======== MATERIAL PROVIDED

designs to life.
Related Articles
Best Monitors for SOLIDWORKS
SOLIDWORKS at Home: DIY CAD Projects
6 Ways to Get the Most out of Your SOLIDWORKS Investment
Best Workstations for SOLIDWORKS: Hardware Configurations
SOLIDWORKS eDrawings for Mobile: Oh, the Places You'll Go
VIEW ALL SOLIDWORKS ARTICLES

================
======== MATERIAL PROVIDED

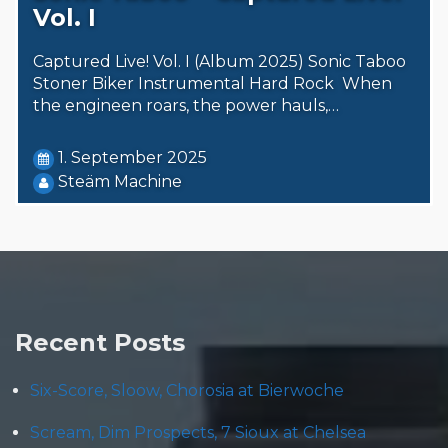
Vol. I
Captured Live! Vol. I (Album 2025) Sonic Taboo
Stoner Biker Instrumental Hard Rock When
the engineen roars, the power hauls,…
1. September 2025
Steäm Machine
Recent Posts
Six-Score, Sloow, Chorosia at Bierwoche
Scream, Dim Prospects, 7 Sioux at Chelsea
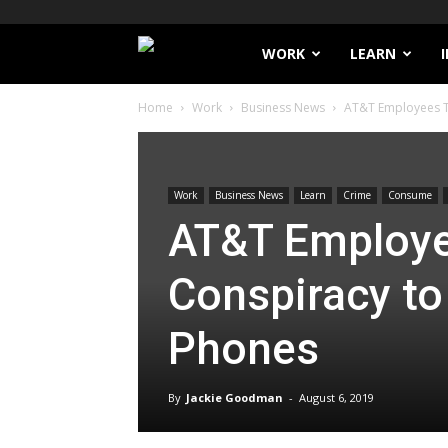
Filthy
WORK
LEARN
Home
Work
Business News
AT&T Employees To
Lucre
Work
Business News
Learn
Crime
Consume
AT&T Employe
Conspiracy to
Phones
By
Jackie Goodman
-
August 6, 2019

================

## EXERCISE DESCRIPTION
In the entries above, find the line holding "designs to life." and the line holding "VIEW ALL SOLIDWORKS ARTICLES", then retype exactly those two lines and every line between them, and nothing else.

## ANSWER BOX
designs to life.
Related Articles
Best Monitors for SOLIDWORKS
SOLIDWORKS at Home: DIY CAD Projects
6 Ways to Get the Most out of Your SOLIDWORKS Investment
Best Workstations for SOLIDWORKS: Hardware Configurations
SOLIDWORKS eDrawings for Mobile: Oh, the Places You'll Go
VIEW ALL SOLIDWORKS ARTICLES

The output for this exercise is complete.